Task statement >> The pictures are to be left out, and all remaining data is to be transcribed exactly as it appears.

[[ Data, beginning ]]

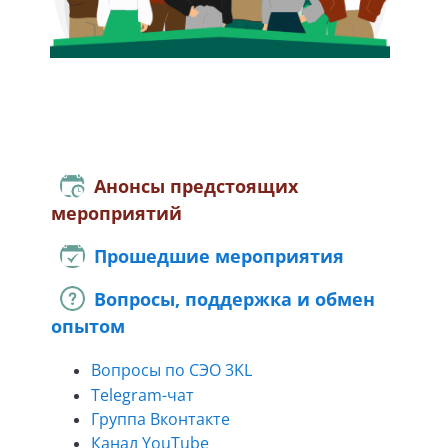
Анонсы предстоящих
мероприятий
Прошедшие мероприятия
Вопросы, поддержка и обмен
опытом
Вопросы по СЭО 3KL
Telegram-чат
Группа Вконтакте
Канал YouTube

[[ Data, end ]]

Written solution >>
Анонсы предстоящих
мероприятий
Прошедшие мероприятия
Вопросы, поддержка и обмен
опытом
Вопросы по СЭО 3KL
Telegram-чат
Группа Вконтакте
Канал YouTube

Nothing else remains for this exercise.